Originally from Brunnen, Switzerland, multimedia artist Ugo Rondinone (b. 1964), who is represented by Galerie Eva Presenhuber, relocated abroad to New York City in the 1990s following acceptance into the International Studio Program at MoMA PS1. Despite making New York his home, Switzerland has remained a touchstone for the artist, and his newest solo exhibition and retrospective at the Museum Luzern, “Cry Me a River,” can be understood as a proverbial homecoming for the artist.

Installation view of "Ugo Rondinone: Cry Me a River" (2024) featuring primitive (2011–2012), comprised of four small-scale bird sculptures arranged on the floor, and viewable through a doorway lighting (2023), which is a florescent, large-scale sculpture that looks like a lightning strike. Walls and floor are both a muted grey.

Installation view of “Ugo Rondinone: Cry Me a River” (2024) featuring primitive (2011–2012) and lighting (2023). Photo: Stefan Alternburger. Courtesy of the Kunstmuseum Luzern (2024).

Director of Kunstmuseum Luzern Fanni Fetzer said, “I was really surprised that Ugo Rondinone wanted to interpret this retrospective exhibition at the Kunstmuseum Luzern as a home game, but I’m absolutely thrilled with the result. He takes up themes that are typical of this region, such as the beauty of nature, dramatic weather changes, or the relationship between humans and animals. The exhibition is both sensual and stimulating. It invites visitors to trust their own perceptions and gives room to strong feelings.”

On view through October 20, 2024, the exhibition title “Cry Me a River” thematically recalls the refrain popular in music as well as concretely refers to the Reuss river that flows in front of the Kunstmuseum Luzern within the Vierwaldstättersee. It is also a callback to Rondinone’s earlier career in the period just before he moved abroad, as he was the subject of another solo exhibition of the same title in Zurich in 1995. Through these various lenses, the present exhibition brings together moth recognizable motifs and works from his oeuvre as well as more recent, exploratory pieces.

A gallery space with the walls completely obscured by hundreds of crudely but colorfully drawn pictures. On the left wall a gold party streamer curtain is hung up.

Ugo Rondinone, your age, and my age and the age of the sun (2013–ongoing). Photo: Stefan Alternburger. Courtesy of the Kunstmuseum Luzern (2024).

Weaving between immersive installations and poetically understated sculptures and objects, visitors are given an in-depth look at Rondinone’s creative imagination.

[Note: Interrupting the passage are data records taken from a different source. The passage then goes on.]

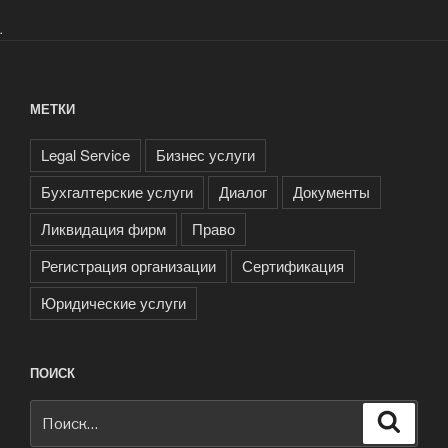
.
МЕТКИ
Legal Service
Бизнес услуги
Бухгалтерские услуги
Диалог
Документы
Ликвидация фирм
Право
Регистрация организации
Сертификация
Юридические услуги
ПОИСК
Искать:
Поиск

The influence of nature operates as a proverbial through line, with works like lights, lightings, and glorious light (all 2023) making lighting tangible and still juxtaposed with small bird flocks like primitive (2011–12), and a massive rainbow cry me a river (1997–2024), all coalescing together to create a parallel natural world of Rondinone’s own creation.

Four monumental sculptures in a grey gallery space made of stone that abstractly look like human figures.

Ugo Rondinone, figures (2023). Photo: Stefan Alternburger. Courtesy of the Kunstmuseum Luzern (2024).

Playful yet poignant, the exhibition can be seen as a love letter to the country he once—and perhaps to some extent still does—called home. Considered one of Switzerland’s most important contemporary artists, the institutional locale lends to a seamless understanding of Rondinone’s work; not simply objects and works set within the isolation of the gallery space, but in conversation with the greater landscape at large. “Cry Me a River” promises to mark a pivotal moment within the artist’s trajectory to date, but his practice moving forward into the future as well.

Ugo Rondinone: Cry Me a River” is on view at Kunstmuseum Luzern, Switzerland, through October 20, 2024.